• TASK STATEMENT:
Starting with the line with "Ankastre Seti" in the entries below and going on through the line with "Kamenné prodejny", output every line exactly and nothing more. No pictures.

• EXERCISE DATA:
——
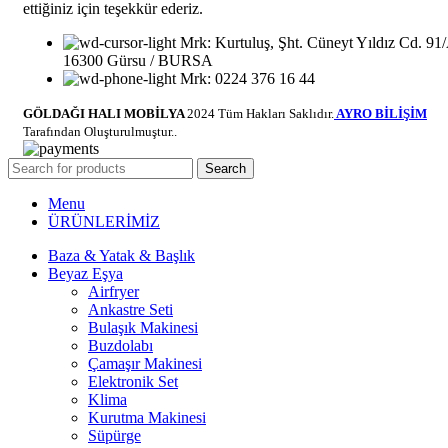
ettiğiniz için teşekkür ederiz.
Mrk: Kurtuluş, Şht. Cüneyt Yıldız Cd. 91
16300 Gürsu / BURSA
Mrk: 0224 376 16 44
GÖLDAĞI HALI MOBİLYA
2024 Tüm Hakları Saklıdır.
AYRO BİLİŞİM
Tarafından Oluşturulmuştur..
Search
Menu
ÜRÜNLERİMİZ
Baza & Yatak & Başlık
Beyaz Eşya
Airfryer
Ankastre Seti
Bulaşık Makinesi
Buzdolabı
Çamaşır Makinesi
Elektronik Set
Klima
Kurutma Makinesi
Süpürge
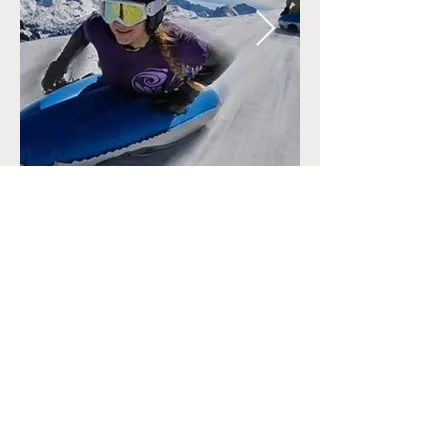
CONTACT
+33 (0)6.34.28.38.47
marine@reconnectyourteam.com
ACTUALITÉS
Blog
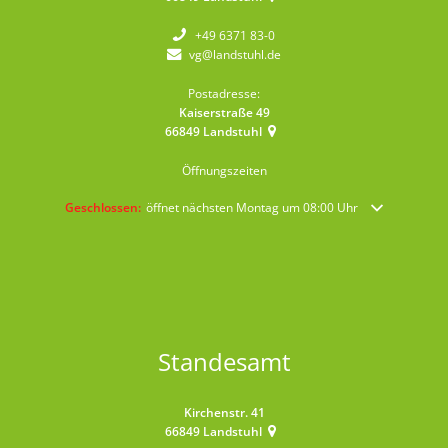
+49 6371 83-0
vg@landstuhl.de
Postadresse:
Kaiserstraße 49
66849
Landstuhl
Öffnungszeiten
Klicken, um weitere Öffnungs- oder Schließzeiten auszublenden
Geschlossen:
öffnet nächsten Montag um 08:00 Uhr
Standesamt
Kirchenstr. 41
66849
Landstuhl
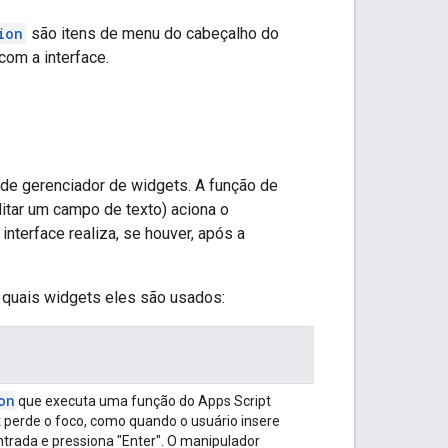
ion
são itens de menu do cabeçalho do
com a interface.
de gerenciador de widgets. A função de
ditar um campo de texto) aciona o
terface realiza, se houver, após a
m quais widgets eles são usados:
on
que executa uma função do Apps Script
 perde o foco, como quando o usuário insere
trada e pressiona "Enter". O manipulador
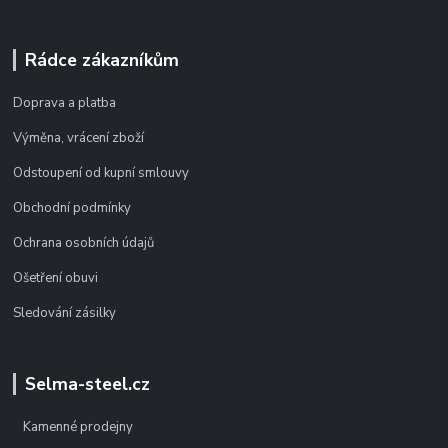
Rádce zákazníkům
Doprava a platba
Výměna, vrácení zboží
Odstoupení od kupní smlouvy
Obchodní podmínky
Ochrana osobních údajů
Ošetření obuvi
Sledování zásilky
Selma-steel.cz
Kamenné prodejny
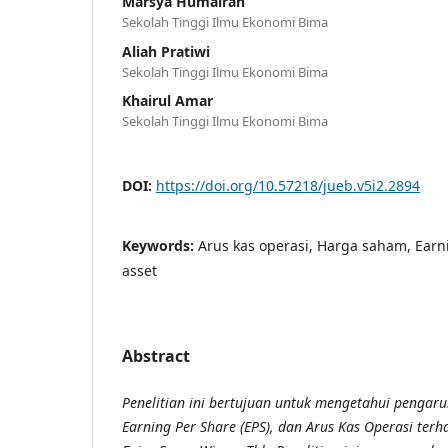
Marsya Humairah
Sekolah Tinggi Ilmu Ekonomi Bima
Aliah Pratiwi
Sekolah Tinggi Ilmu Ekonomi Bima
Khairul Amar
Sekolah Tinggi Ilmu Ekonomi Bima
DOI:
https://doi.org/10.57218/jueb.v5i2.2894
Keywords:
Arus kas operasi, Harga saham, Earn
asset
Abstract
Penelitian ini bertujuan untuk mengetahui pengaru
Earning Per Share (EPS), dan Arus Kas Operasi te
——
• RESPONSE TO THIS EXERCISE:
Ankastre Seti
Bulaşık Makinesi
Buzdolabı
Çamaşır Makinesi
Elektronik Set
Klima
Kurutma Makinesi
Süpürge
CONTACT
+33 (0)6.34.28.38.47
marine@reconnectyourteam.com
ACTUALITÉS
Blog
+49 6371 83-0
vg@landstuhl.de
Postadresse:
Kaiserstraße 49
66849
Landstuhl
Öffnungszeiten
Klicken, um weitere Öffnungs- oder Schließzeiten auszublenden
Geschlossen:
öffnet nächsten Montag um 08:00 Uhr
Standesamt
Kirchenstr. 41
66849
Landstuhl
ion
são itens de menu do cabeçalho do
com a interface.
de gerenciador de widgets. A função de
ditar um campo de texto) aciona o
terface realiza, se houver, após a
m quais widgets eles são usados:
on
que executa uma função do Apps Script
 perde o foco, como quando o usuário insere
trada e pressiona "Enter". O manipulador
Rádce zákazníkům
Doprava a platba
Výměna, vrácení zboží
Odstoupení od kupní smlouvy
Obchodní podmínky
Ochrana osobních údajů
Ošetření obuvi
Sledování zásilky
Selma-steel.cz
Kamenné prodejny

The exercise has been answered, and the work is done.